Professor Padraic Kenna of NUI Galway looks at housing policy in Ireland over the last 100 years. Kevin Hargaden says that because of the long number of years covered by Kenna “we are able to get beyond the (appropriate) fury surrounding the contemporary housing and homelessness crisis”, and in doing so we can see that “The challenges we now face are, in some ways, a consequence of our long commitment to expanding homeownership as a means to support the values of ‘civic republicanism … and self-reliance.'”

Hargaden believes the essay is an invaluable contribution to the housing and homelessness crisis and says it is his sincere hope is that it will be widely read and digested by those in positions of influence.

It was impossible for the JCFJ to consider policy in the first century of the Irish State without commissioning an essay that explored the role of the Catholic Church in that story, Hargaden also notes in his editorial.

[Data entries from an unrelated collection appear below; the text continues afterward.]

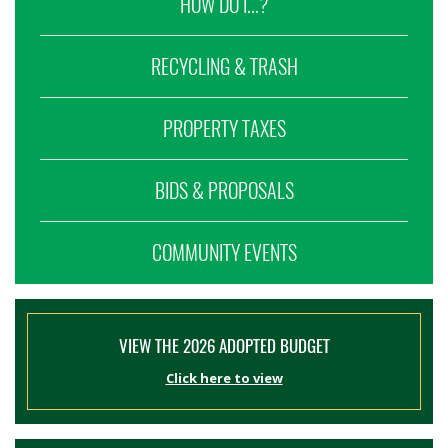
HOW DO I...?
RECYCLING & TRASH
PROPERTY TAXES
BIDS & PROPOSALS
COMMUNITY EVENTS
VIEW THE 2026 ADOPTED BUDGET
Click here to view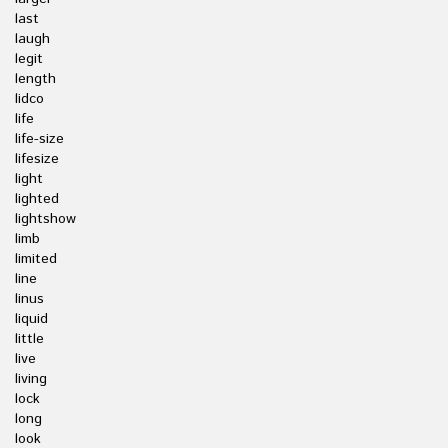
last
laugh
legit
length
lidco
life
life-size
lifesize
light
lighted
lightshow
limb
limited
line
linus
liquid
little
live
living
lock
long
look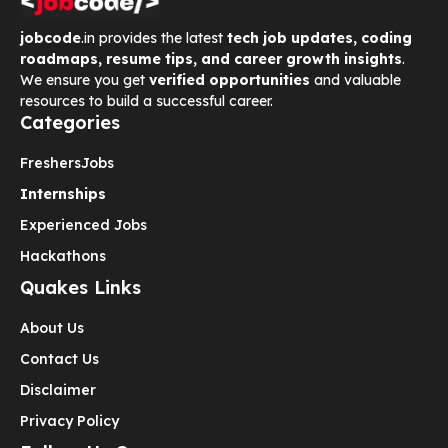
jobcode
.in provides the latest
tech job updates, coding
roadmaps, resume tips, and career growth insights
.
We ensure you get
verified opportunities
and valuable
resources to build a successful career.
Categories
Freshers
Jobs
Internships
Experienced Jobs
Hackathons
Quakes Links
About Us
Contact Us
Disclaimer
Privacy Policy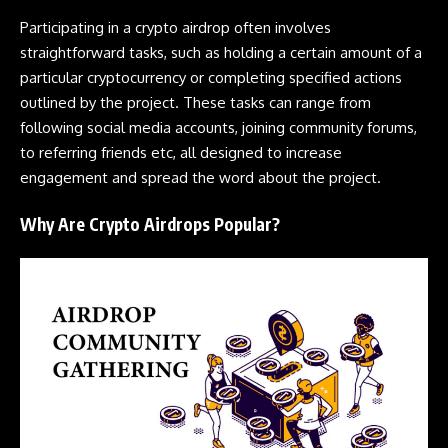
Participating in a
crypto airdrop
often involves
straightforward tasks, such as holding a certain amount of a
particular
cryptocurrency
or completing specified actions
outlined by the project. These tasks can range from
following social media accounts, joining community forums,
to referring friends etc, all designed to increase
engagement and spread the word about the project.
Why Are Crypto Airdrops Popular?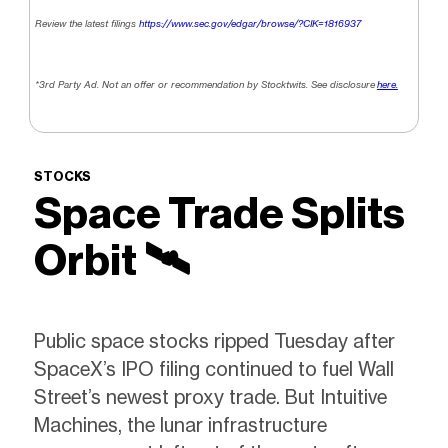
Review the latest filings
https://www.sec.gov/edgar/browse/?CIK=1816937
*3rd Party Ad. Not an offer or recommendation by Stocktwits. See disclosure
here.
STOCKS
Space Trade Splits
Orbit 🛰️
Public space stocks ripped Tuesday after
SpaceX’s IPO filing continued to fuel Wall
Street’s newest proxy trade. But Intuitive
Machines, the lunar infrastructure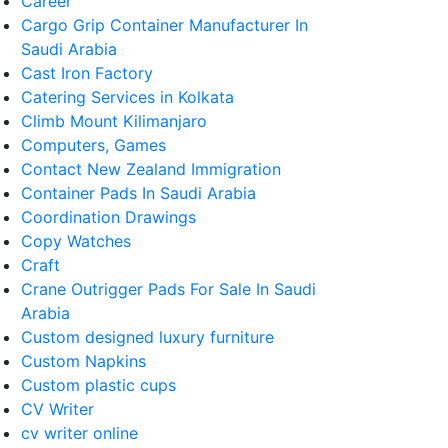
Career
Cargo Grip Container Manufacturer In
Saudi Arabia
Cast Iron Factory
Catering Services in Kolkata
Climb Mount Kilimanjaro
Computers, Games
Contact New Zealand Immigration
Container Pads In Saudi Arabia
Coordination Drawings
Copy Watches
Craft
Crane Outrigger Pads For Sale In Saudi
Arabia
Custom designed luxury furniture
Custom Napkins
Custom plastic cups
CV Writer
cv writer online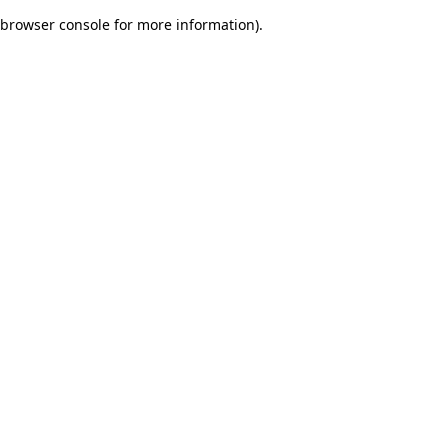
browser console for more information)
.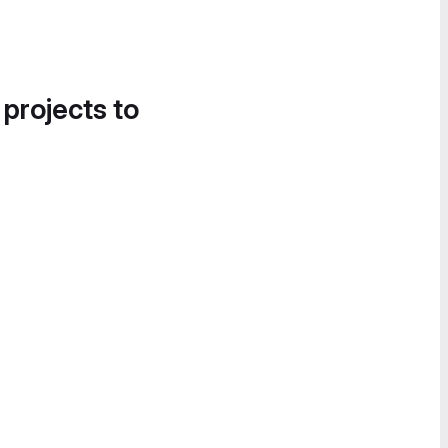
 projects to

So he is grateful to Dr Daithí Ó Corráin of DCU for his contribution entitled, ‘The Catholic Church, the State, and Society in independent Ireland, 1922-2022’. “With an encyclopaedic grasp of the detail … Ó Corrain surveys the position and influence of the Church over a century and explains how its once-dominant influence was gradually eroded,” says Hargaden.

Environmental issues were far from being a priority in the early days of the State but they are now. And they are of central concern in the work of the JCFJ, according to Hargaden. In the final essay of this issue, he has worked with his JCFJ colleague Dr Ciara Murphy to present an account of the emergence of environmental policy in Ireland entitled, ‘Greening Ireland’s Second Century’.

They argue that whilst environmental concern was present in the practices of the citizenry and the arguments of legislators in early decades, trade, agricultural yield, and economic growth took precedence.

“With membership of the European Economic Community and the growing global recognition of the environmental crisis, this slowly shifted from the 1970s onwards, especially informed by local, grassroots activism,” says Hargaden, adding that “Ireland now has a mature and sophisticated array of environmental law, policies, and regulatory frameworks, but there is clear anticipation among the electorate that this policy domain will become increasingly central in the decades to come

In his final editorial remarks, Kevin Hargaden says his hope is that the articles offered will be of help to students and newcomers in the fields they have covered. He also hopes that they will inspire fresh thinking in those who are already familiar with the issues. He concludes: “For all that is awry with our society, the first century of our State has produced some remarkable achievements. It is appropriate to press our leaders and ourselves to ensure that our second century goes further to secure justice for all.”